Here’s Taleb’s self-biography from his website:
Nassim N. Taleb spent 20 years as a derivatives trader and, after closing 650,000 option transactions and examining 200,000 risk reports, he changed careers in 2006 to become a scholar and philosophical essayist. Taleb is currently Distinguished Professor of Risk Engineering at New York University’s Polytechnic Institute, but he limits to a 1/4 position and self-funds his research and operates in the manner of independent scholars. He is the author of a 4 volume philosophical essay on uncertainty, Incerto (Antifragile (2012), The Black Swan (2007–2010), Fooled by Randomness (2001) and The Bed of Procrustes (2010)) as well as a mathematical parallel version, Silent Risk (freely available). His collected scientific papers are here.
Taleb’s works focuses on decision making under opaque conditions, as well as mathematical and philosophical problems with probability. In other words, he studies “what to do in a world we don’t understand” as well as on the properties of disordered systems.
I have read The Black Swan and am reading Antifragile. In my understanding, Taleb has performed a quadfecta of feats of rationality.
He discovered, over the course of working as an options trader, that the tails of the distributions that the financial community used for a variety of underlying instruments were greatly underestimated.

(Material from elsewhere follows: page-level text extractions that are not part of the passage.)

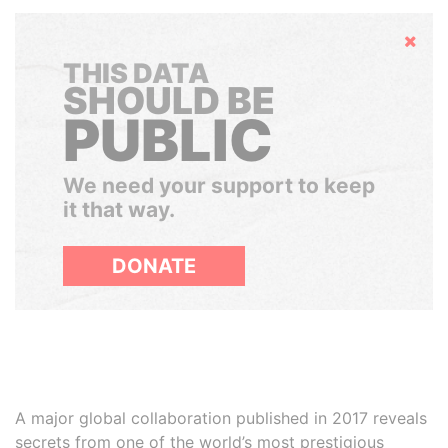
Hide
THIS DATA
SHOULD BE
PUBLIC
We need your support to keep
it that way.
DONATE
A major global collaboration published in 2017 reveals
secrets from one of the world’s most prestigious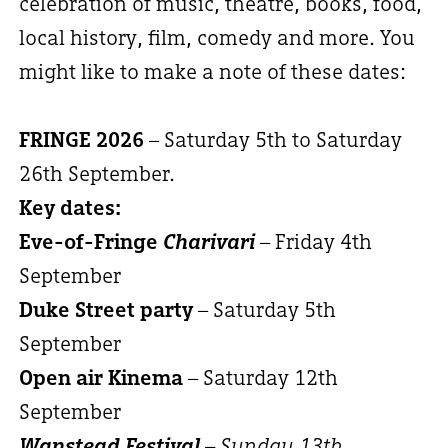
celebration of music, theatre, books, food,
local history, film, comedy and more. You
might like to make a note of these dates:
FRINGE 2026
– Saturday 5th to Saturday
26th September.
Key dates:
Eve-of-Fringe
Charivari
– Friday 4th
September
Duke Street party
– Saturday 5th
September
Open air Kinema
– Saturday 12th
September
Wanstead Festival
– Sunday 13th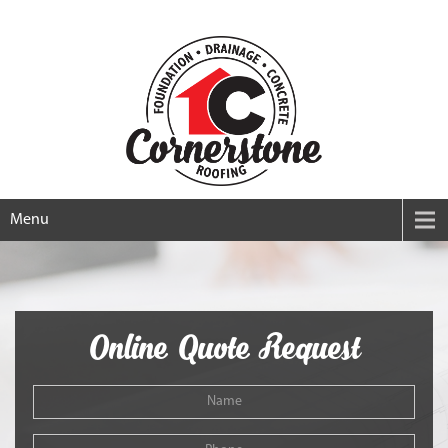
Menu
Online Quote Request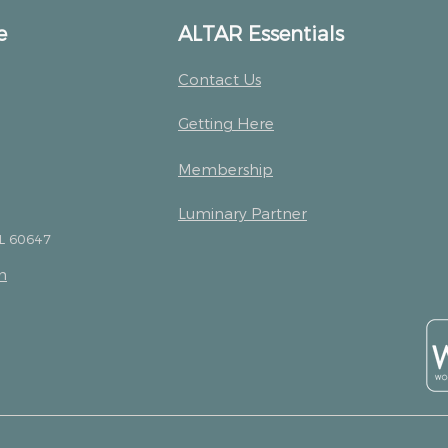
e
ALTAR Essentials
Contact Us
Getting Here
Membership
Luminary Partner
IL 60647
m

According to Taleb, the tendency to be overconfident in the tendency for variables to tend to normally distributions (i.e. the assumption that they are independent and identically distributed) is based on errors such as Platonicity, over-reliance on theory / under-reliance on practice, and slow adoption of nonlinear dynamics and fractal geometry.

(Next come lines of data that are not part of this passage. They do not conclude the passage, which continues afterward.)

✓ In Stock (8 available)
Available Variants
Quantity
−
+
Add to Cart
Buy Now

In addition to successfully taking advantage of systematic mispricings as an options trader, by his own admission, Taleb has multiplicatively increased his net worth approximately once a decade – first with the 1987 flash crash, then the 1999-2001 internet bubble, and recently with the 2008 Great Recession, which he predicted in detail in his 2006 book The Black Swan.
Taleb’s books have been extremely successful. The Black Swan is a household name for anyone in finance or statistics. He continues to lecture, debate, and write at a rapid pace. He is known for his extremely confrontational, anti-bullshit rhetorical style. He quite often synthesizes writings from past civilizations and broadens his technical points into philosophical ones. He is well respected in the statistical, financial, and philosophical communities.

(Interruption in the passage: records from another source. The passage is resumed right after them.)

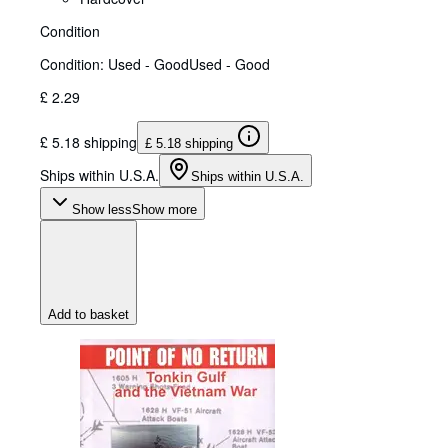
Condition
Condition: Used - Good
Used - Good
£ 2.29
£ 5.18 shipping
£ 5.18 shipping
Ships within U.S.A.
Ships within U.S.A.
Show less
Show more
Add to basket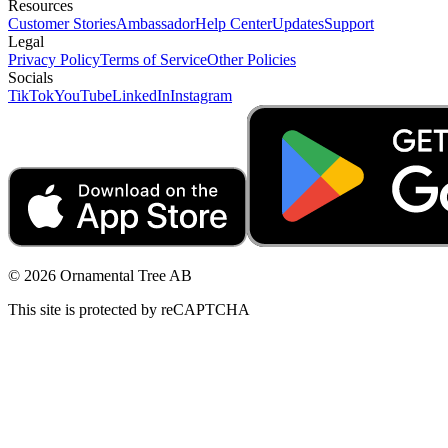
Resources
Customer Stories
Ambassador
Help Center
Updates
Support
Legal
Privacy Policy
Terms of Service
Other Policies
Socials
TikTok
YouTube
LinkedIn
Instagram
© 2026 Ornamental Tree AB
This site is protected by reCAPTCHA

I can understand how many people would be satisfied by accomplishing some, but not all, of the above. For example, a path from (1) Insight to (2) Understanding to (3) Profit is success in its own right – technologists come to mind. Likewise, (1) Insight to (2) Understanding to (4) Impact is a common trajectory – think academics. Also, the second step, understanding, may be optional (Did Jobs understand why his design intuition was popular? Did MLK understand the true sociological and evo-psych causes of racism? Maybe.)
But I maintain that the full trajectory, (1) through (4), is the best goal.